In response to the modern-day lynchings of Ahmuad Arbery, Breonna Taylor, George Floyd, Tony McDade, and in New Jersey, Maurice Gordon, that have all taken place within the first six months of 2020, the United States and the entire world have witnessed a resurgent demand for racial justice.
The current protests and social revolution known as Black Lives Matter is rooted in the historical struggle for Black liberation in the United States of America. This is the legacy of Frederick Douglass, W.E.B. Du Bois, Fannie Lou Hammer, Audre Lorde, Martin King Jr., Ella Baker, Malcolm X, Ida B. Wells and Oluwatoyin Salau. The moral fire within our spirits that has engulfed our nation in response to the public murder of George Floyd by Minneapolis police is not simply about abolishing the police; the fire raging in us today is the fire that Baldwin referred to as “the fire next time”. And while the fire of Black Lives Matter reveals the need for change, true transformation requires deconstructing the 401 years of institutional, structural and personal racism that pervades every aspect of this nation. Due to the top-down and bottom-up tactics practiced in the United States, White supremacy and anti-Blackness have found their place in Lawrence Township, and made their bed in Lawrence Township Public Schools.

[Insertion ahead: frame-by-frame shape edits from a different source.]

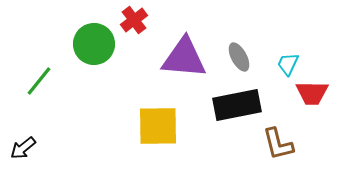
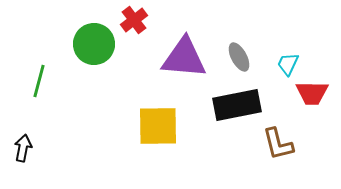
green line: rotated 24 degrees counterclockwise
black arrow: rotated 140 degrees clockwise
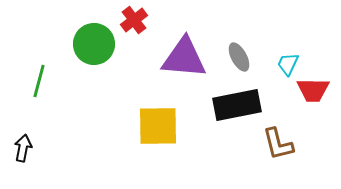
red trapezoid: moved 1 px right, 3 px up
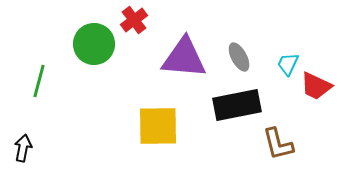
red trapezoid: moved 3 px right, 4 px up; rotated 24 degrees clockwise
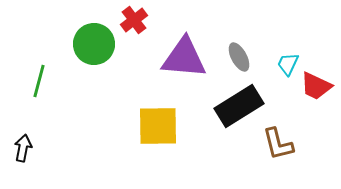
black rectangle: moved 2 px right, 1 px down; rotated 21 degrees counterclockwise
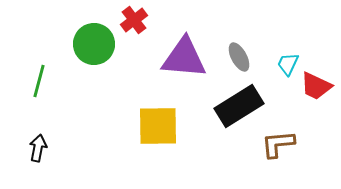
brown L-shape: rotated 99 degrees clockwise
black arrow: moved 15 px right
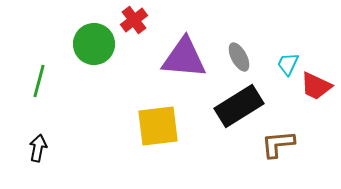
yellow square: rotated 6 degrees counterclockwise
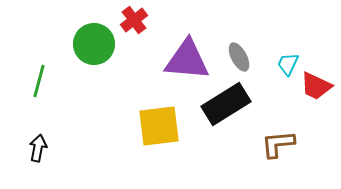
purple triangle: moved 3 px right, 2 px down
black rectangle: moved 13 px left, 2 px up
yellow square: moved 1 px right
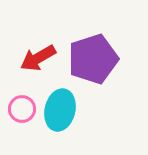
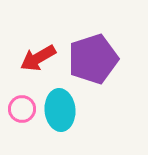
cyan ellipse: rotated 18 degrees counterclockwise
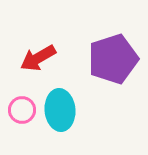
purple pentagon: moved 20 px right
pink circle: moved 1 px down
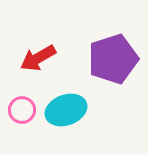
cyan ellipse: moved 6 px right; rotated 75 degrees clockwise
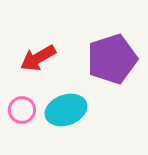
purple pentagon: moved 1 px left
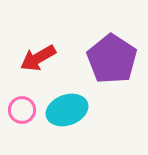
purple pentagon: rotated 21 degrees counterclockwise
cyan ellipse: moved 1 px right
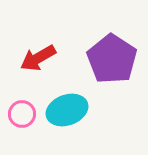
pink circle: moved 4 px down
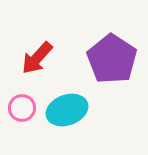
red arrow: moved 1 px left; rotated 18 degrees counterclockwise
pink circle: moved 6 px up
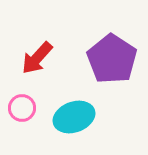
cyan ellipse: moved 7 px right, 7 px down
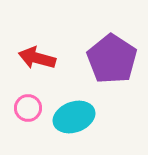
red arrow: rotated 63 degrees clockwise
pink circle: moved 6 px right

The overt White supremacy experienced by young Black women who were taunted at a Lawrence High School football game in the fall was not an isolated event. This was the key to the locked box of Black people’s traumatic lived-experiences of both overt and covert White supremacy in Lawrence Township, and more specifically Lawrence Township Public Schools. The flood of #BlackInLawrenceNJ stories and the October 2019 incident staunchly contradict the placating and superficial catechism “hate has no place in Lawrence Township”. Such a communal narrative denies the lived experience of Black, Indigenous, and People of Color (BIPOC) persons, and the trauma they experience. Clearly communicated, community informed, measurable actions need to be taken.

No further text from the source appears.